If high drama and rhetoric characterised the first stint in government, the second is not turning out much better for the Aam Aadmi Party. Despite having secured an overwhelming mandate, Delhi chief minister Arvind Kejriwal seems to be lurching from one controversy to another. The latest is a spat with the Lieutenant Governor, Najeeb Jung, whose directive to route important files through him has irked Mr Kejriwal. The CM has sought to bypass this order, which means a possible governance gridlock with the LG digging his heels in. The ugly fracas involving the expulsion from the top decision-making body of the party of important founder members has also taken up much of the CM’s time. Then came the issue of the law minister’s allegedly fake degree.

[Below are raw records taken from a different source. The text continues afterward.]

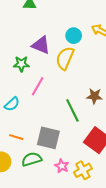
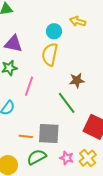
purple triangle: (41, 45) -> (13, 44), moved
brown star: (94, 96) -> (77, 80), moved
orange line: (16, 137) -> (26, 136), moved

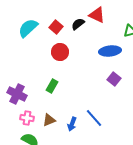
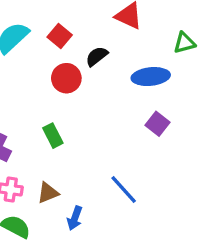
black semicircle: (78, 24) -> (97, 56), moved
green rectangle: (52, 86) -> (53, 136), turned -56
blue arrow: (72, 124) -> (75, 218), moved

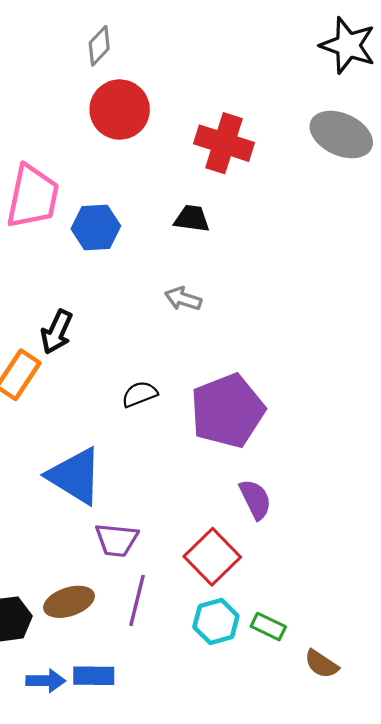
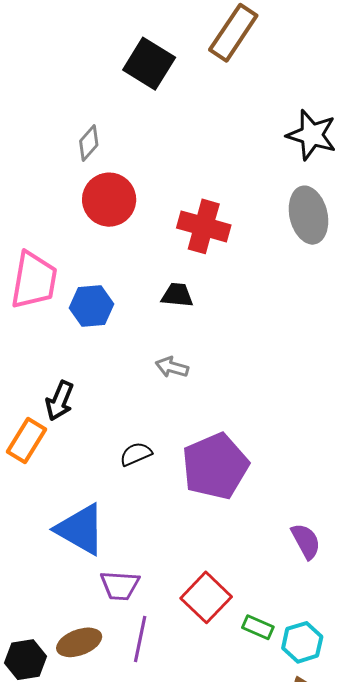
gray ellipse: (341, 135) -> (308, 215), turned 54
purple semicircle: (255, 499) -> (306, 541), moved
cyan hexagon: (216, 621) -> (302, 642), moved
green rectangle: (268, 627) -> (258, 627), moved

Instead of trying to set things right as soon as possible, the CM has taken the easy way out and blamed the media. Using what can be termed offensive language, he claimed that the media had taken out a supari to finish off his party and also asked for a public trial of the media if it was found to be factually incorrect. From time to time, Mr Kejriwal has also threatened to send the media to jail. This kind of language goes completely against the grain of a party which claims to represent the aam aadmi; indeed it shows an authoritarian and intolerant streak. The people gave AAP a second chance in the hopes that its politicians would understand the bread and butter issues which affect the common man. But, the party seems more focused on its internal problems and trying to apportion blame on others for its own failings. We are yet to see any concrete plan of action to deal with the many problems Delhi faces. After the suicide of a farmer at an AAP rally, the CM quickly sought to blame the police, which are not in his control, belatedly expressing regret for not stopping the rally even after the farmer’s death.
The Delhi government has to co-exist with the LG and the BJP-led central government. The best way forward would be to try and work out mechanisms for cooperation instead of making all differences so public. The LG is on firm ground when he says that all important files have to be routed through him and to pick a fight on this is simply counterproductive. Since this is meant to be a totally transparent government, there should be no problem in him seeing the files. The time for grandstanding is long over. Mr Kejriwal has to get out of protest mode and get down to governance. It may not get him the headlines in the much-reviled media, but it will at least vindicate to some extent the faith that people reposed in his party.